__What is needed__. Output range, inclusive: from the line containing "Цей матеріал підготовано завдяки учасникам" to the line containing "книговидання в Україні". Restate those lines from the data below word for word and only those.
───── Data listing
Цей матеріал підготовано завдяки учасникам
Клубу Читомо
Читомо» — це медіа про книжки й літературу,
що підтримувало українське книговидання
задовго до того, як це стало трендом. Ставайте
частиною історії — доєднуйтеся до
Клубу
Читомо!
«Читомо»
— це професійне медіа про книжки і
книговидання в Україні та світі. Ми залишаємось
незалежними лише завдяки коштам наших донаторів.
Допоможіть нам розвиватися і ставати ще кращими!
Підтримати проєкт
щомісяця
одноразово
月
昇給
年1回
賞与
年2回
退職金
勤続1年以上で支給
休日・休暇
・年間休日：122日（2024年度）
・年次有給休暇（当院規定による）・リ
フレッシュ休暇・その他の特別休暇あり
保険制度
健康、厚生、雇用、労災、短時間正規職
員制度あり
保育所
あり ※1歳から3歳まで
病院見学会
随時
──────────
───── Data listing
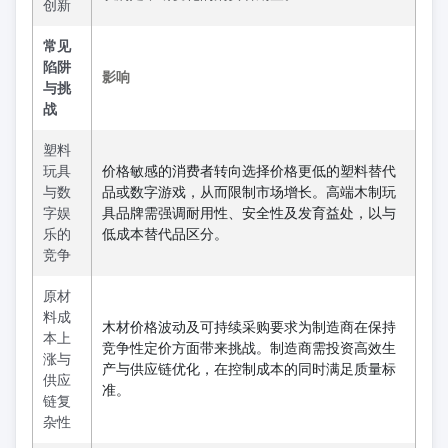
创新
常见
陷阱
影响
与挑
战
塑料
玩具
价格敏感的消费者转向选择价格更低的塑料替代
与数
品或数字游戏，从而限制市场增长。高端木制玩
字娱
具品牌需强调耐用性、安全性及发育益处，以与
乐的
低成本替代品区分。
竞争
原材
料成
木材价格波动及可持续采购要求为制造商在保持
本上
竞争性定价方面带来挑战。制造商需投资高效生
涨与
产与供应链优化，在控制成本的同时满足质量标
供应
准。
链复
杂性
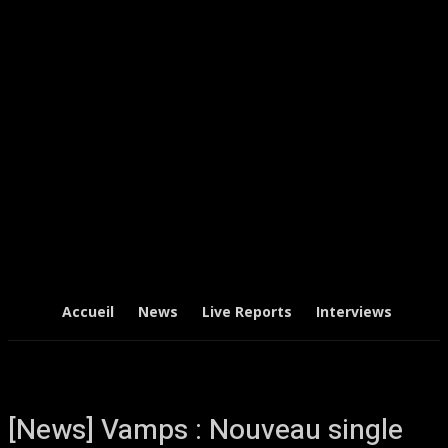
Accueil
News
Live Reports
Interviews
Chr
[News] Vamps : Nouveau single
──────────
__Solution below__.
Цей матеріал підготовано завдяки учасникам
Клубу Читомо
Читомо» — це медіа про книжки й літературу,
що підтримувало українське книговидання
задовго до того, як це стало трендом. Ставайте
частиною історії — доєднуйтеся до
Клубу
Читомо!
«Читомо»
— це професійне медіа про книжки і
книговидання в Україні та світі. Ми залишаємось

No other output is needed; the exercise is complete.